Hi,
I’m using the --default-stream per-thread compilation flag with multiple threads then using cudaStreamSynchronize(cudaStreamPerThread) to synchronize the appropriate stream.
It seems that the code hangs. Using gdb it seems the threads are all on cudaStreamSynchronize.
Anyone has an idea? is this a bug in this configuration?
Hi Robert,
Thanks for the answer. I was indeed unable to reproduce the issue with the code you’ve sent.
However I think I’ve found the root cause. Inside the thread function I was calling the nvtxXXX functions that NVIDIA provides. I was using it as defined in the documentation and here:
It seems that what caused the issue was that the parameter that is being passed to the nvtxRangePushEx function by reference, seems to have gone out of scope too soon.

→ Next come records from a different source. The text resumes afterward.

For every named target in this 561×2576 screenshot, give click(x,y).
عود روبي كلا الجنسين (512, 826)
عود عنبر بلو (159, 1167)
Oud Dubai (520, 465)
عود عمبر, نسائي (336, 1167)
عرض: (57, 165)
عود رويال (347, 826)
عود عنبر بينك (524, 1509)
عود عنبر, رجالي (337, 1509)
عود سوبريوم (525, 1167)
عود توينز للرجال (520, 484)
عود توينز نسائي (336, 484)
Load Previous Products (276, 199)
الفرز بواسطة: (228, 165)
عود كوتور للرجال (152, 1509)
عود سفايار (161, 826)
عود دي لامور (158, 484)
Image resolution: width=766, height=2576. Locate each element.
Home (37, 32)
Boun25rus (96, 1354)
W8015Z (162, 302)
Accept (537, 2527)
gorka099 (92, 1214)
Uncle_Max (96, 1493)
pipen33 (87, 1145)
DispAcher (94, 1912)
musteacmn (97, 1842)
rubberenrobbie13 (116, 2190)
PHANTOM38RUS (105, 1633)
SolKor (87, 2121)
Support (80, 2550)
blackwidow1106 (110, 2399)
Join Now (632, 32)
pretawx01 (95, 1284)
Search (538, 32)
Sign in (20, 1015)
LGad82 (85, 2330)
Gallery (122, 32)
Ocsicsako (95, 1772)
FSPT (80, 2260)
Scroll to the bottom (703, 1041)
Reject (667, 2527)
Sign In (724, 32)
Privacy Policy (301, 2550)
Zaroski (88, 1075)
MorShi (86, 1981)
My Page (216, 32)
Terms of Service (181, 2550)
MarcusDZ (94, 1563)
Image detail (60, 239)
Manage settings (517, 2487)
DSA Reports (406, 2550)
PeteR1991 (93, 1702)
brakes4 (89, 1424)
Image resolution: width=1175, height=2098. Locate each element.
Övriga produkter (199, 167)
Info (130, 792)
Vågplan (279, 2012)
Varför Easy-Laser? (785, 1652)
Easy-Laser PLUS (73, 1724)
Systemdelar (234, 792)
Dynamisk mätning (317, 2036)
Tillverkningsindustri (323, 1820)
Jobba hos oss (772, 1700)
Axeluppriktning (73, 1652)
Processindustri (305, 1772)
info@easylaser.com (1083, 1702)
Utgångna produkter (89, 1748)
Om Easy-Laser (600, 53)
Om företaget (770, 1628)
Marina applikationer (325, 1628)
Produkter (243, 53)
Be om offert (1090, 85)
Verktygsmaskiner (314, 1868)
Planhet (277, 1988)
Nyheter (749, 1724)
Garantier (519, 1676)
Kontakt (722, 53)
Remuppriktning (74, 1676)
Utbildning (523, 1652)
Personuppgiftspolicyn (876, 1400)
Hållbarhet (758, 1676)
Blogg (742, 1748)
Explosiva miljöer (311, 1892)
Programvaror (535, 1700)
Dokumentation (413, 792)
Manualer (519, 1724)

I was not yet able to reproduce it with the code you’ve sent - will try later this week. However creating the nvtxEventAttributes_t variable that was passed to the nvtxRangePushEx on the stack and making sure it will not go out of scope prior to the pop operation + cudaStreamSynchronize(cudaStreamPerThread) calls has completed, cleared the lock down.
So I guess I’m now wondering about two things:
Could it be that if there’s a corruption of the nvtxEventAttribute_t parameter the cudaStreamSynchronize locks? why?
Why does all the profile function take the parameters (for example the nvtxEventAttribute_t to nvtxPushRangeEx) by reference and not by value?